Write out each line below precisely, passing over the pictures.

*** RECORDS SUPPLIED

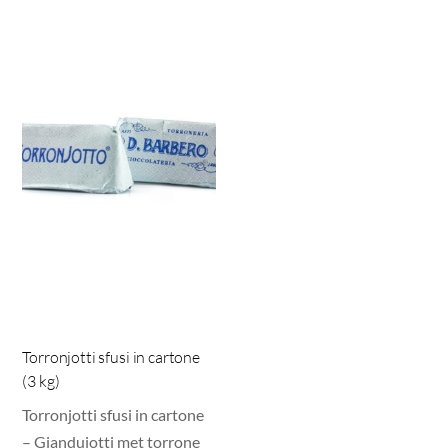
Torronjotti sfusi in cartone
(3 kg)
Torronjotti sfusi in cartone
– Giandujotti met torrone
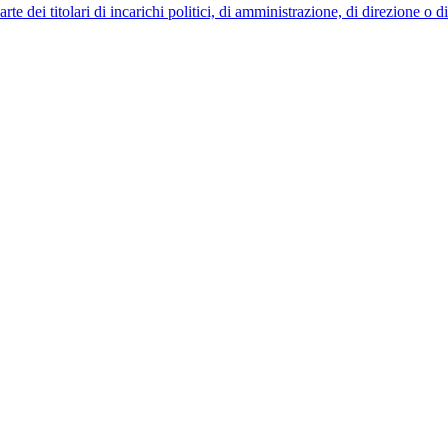
 dei titolari di incarichi politici, di amministrazione, di direzione o 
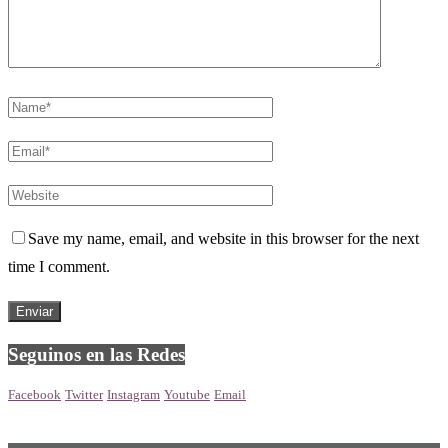
Save my name, email, and website in this browser for the next
time I comment.
Seguinos en las Redes
Facebook
Twitter
Instagram
Youtube
Email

******

▶ [TASK RESULT]:
Torronjotti sfusi in cartone
(3 kg)
Torronjotti sfusi in cartone
– Giandujotti met torrone
 dei titolari di incarichi politici, di amministrazione, di direzione o 
Save my name, email, and website in this browser for the next
time I comment.
Seguinos en las Redes
Facebook
Twitter
Instagram
Youtube
Email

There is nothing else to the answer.